Eight out of ten Biafrans were refugees exiled from their own country. Two years earlier, Christian army officers had staged a bloody coup killing Muslim leaders. The Muslims felt the coup was a tribal mutiny of Christian Igbos against their beloved leaders. The aggrieved Muslims went on a killing rampage, chanting: “Igbo, Igbo, Igbo, you are no longer part of Nigeria!” In the days that followed, 50,000 Igbos were killed in street uprisings.
Killing was not new to us in Biafra. I was 13, but I knew much of killing. Widows and orphans were most of the refugees in our camp. They had survived the Igbo “Dance of Death” — a euphemism for the mass executions. One thousand men at gunpoint forced to dance a public dance. Seven hundred were then shot and buried en masse in shallow graves. When told to hurry up and return to his regular duty, one of the murderers said: “The graves are not yet full.”
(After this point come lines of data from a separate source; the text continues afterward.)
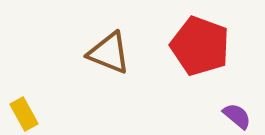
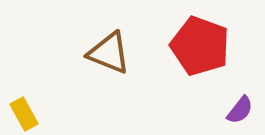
purple semicircle: moved 3 px right, 6 px up; rotated 88 degrees clockwise
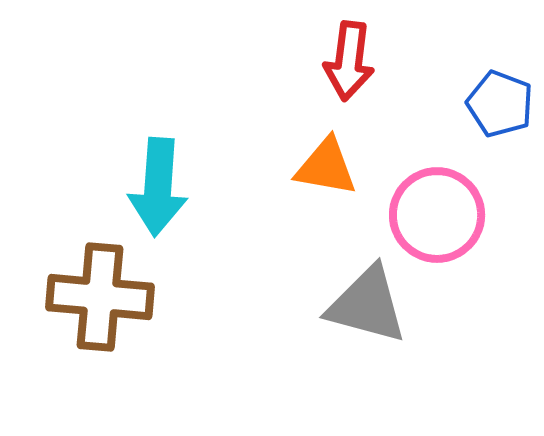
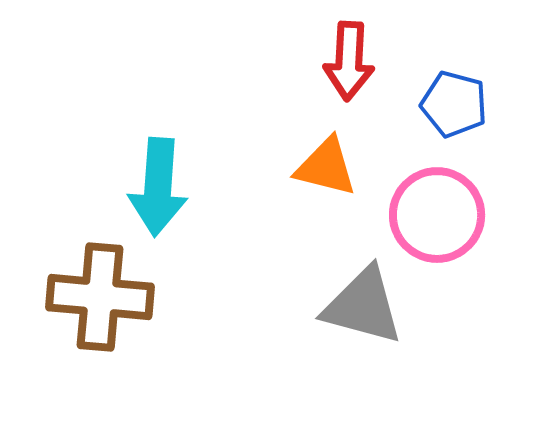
red arrow: rotated 4 degrees counterclockwise
blue pentagon: moved 46 px left; rotated 6 degrees counterclockwise
orange triangle: rotated 4 degrees clockwise
gray triangle: moved 4 px left, 1 px down
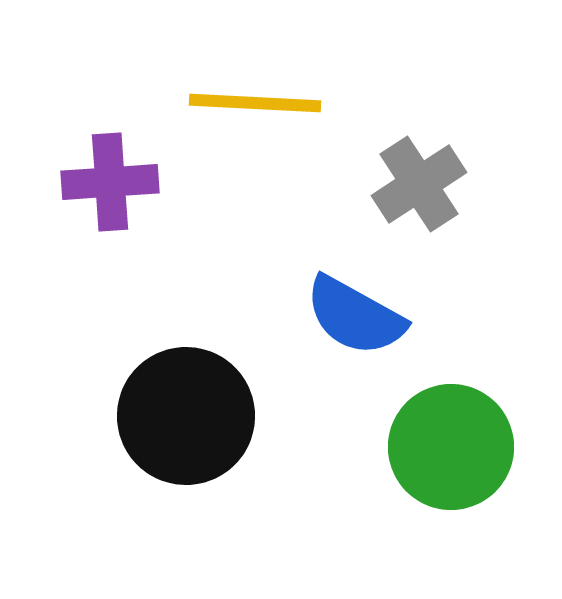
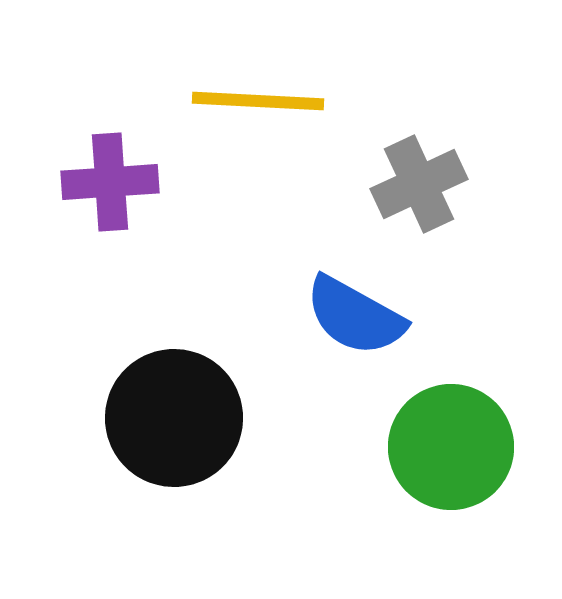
yellow line: moved 3 px right, 2 px up
gray cross: rotated 8 degrees clockwise
black circle: moved 12 px left, 2 px down
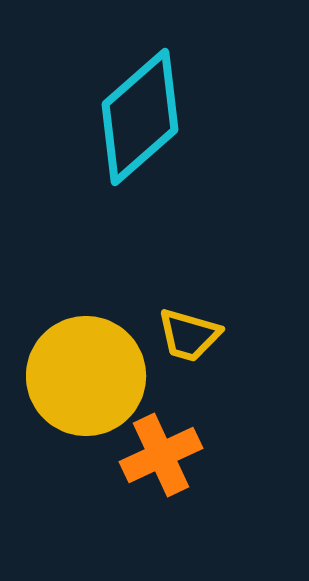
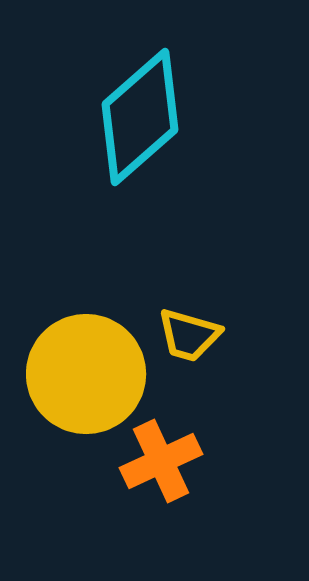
yellow circle: moved 2 px up
orange cross: moved 6 px down
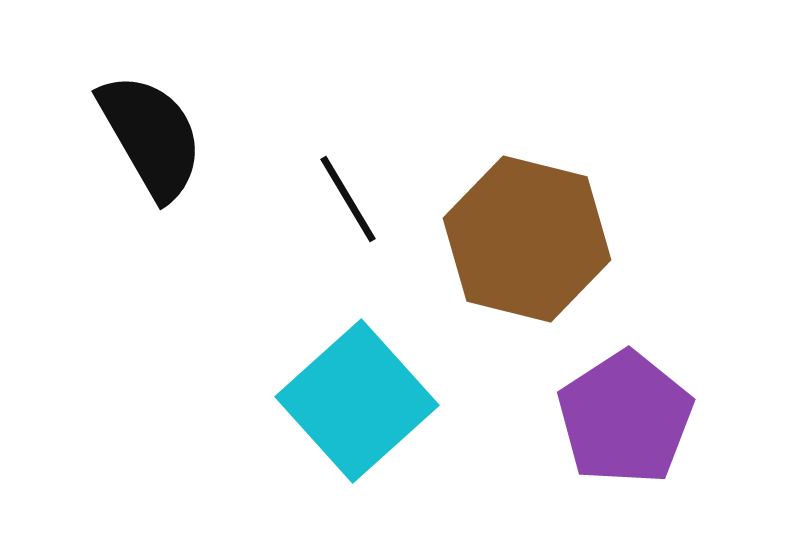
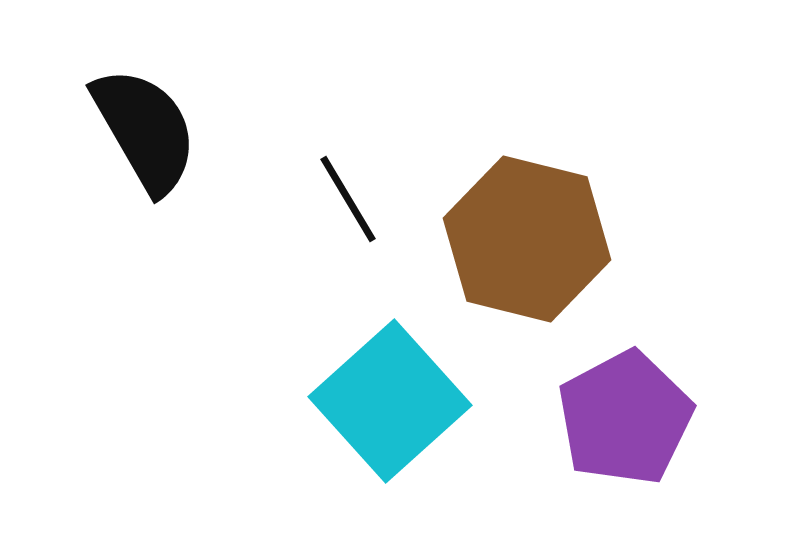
black semicircle: moved 6 px left, 6 px up
cyan square: moved 33 px right
purple pentagon: rotated 5 degrees clockwise
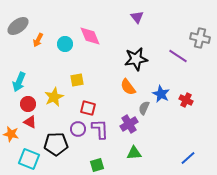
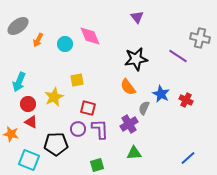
red triangle: moved 1 px right
cyan square: moved 1 px down
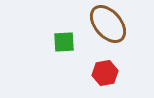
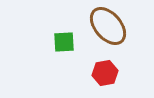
brown ellipse: moved 2 px down
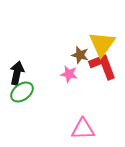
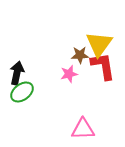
yellow triangle: moved 3 px left
brown star: rotated 18 degrees counterclockwise
red L-shape: rotated 12 degrees clockwise
pink star: rotated 24 degrees counterclockwise
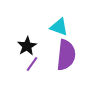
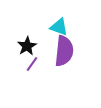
purple semicircle: moved 2 px left, 4 px up
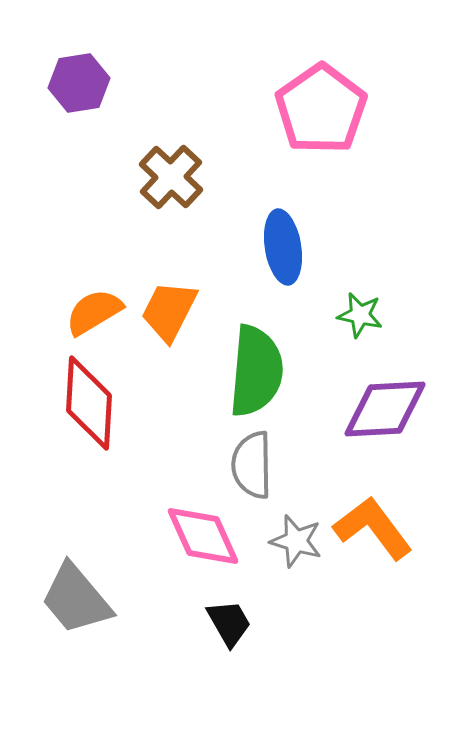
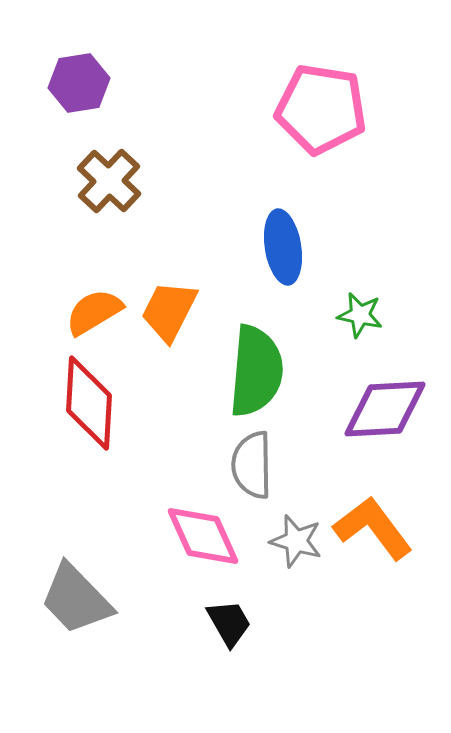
pink pentagon: rotated 28 degrees counterclockwise
brown cross: moved 62 px left, 4 px down
gray trapezoid: rotated 4 degrees counterclockwise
A few days later, with only the clothes on our backs, we fled from this “Dance of Death.” That was six months before Martin Luther King Jr. was assassinated. Teacher and I were eventually conscripted into the Biafran army and sent to the front, two years after our escape.
After the war, Teacher – who had taught me the name of Martin Luther King — was among the one million who had died. I — a child soldier – was one of the fifteen million who survived.
Africa is committing suicide: a two-decade war in Sudan, genocidal killings in Rwanda, scorched-earth conflicts in Ethiopia, Somalia, Uganda, and Liberia. The wars in modern Africa are the largest global-scale loss of life since the establishment of the Atlantic Slave trade, which uprooted and scattered Africa’s sons and daughters across the United States, Jamaica, and Brazil.
Africa’s wars are steering the continent toward a sea of self-destruction so deep that even the greatest horror writers are unable to fathom its depths. So, given our circumstances, Martin Luther King was a name unknown, a dead man among millions, with a message that never reached the shores of Biafra.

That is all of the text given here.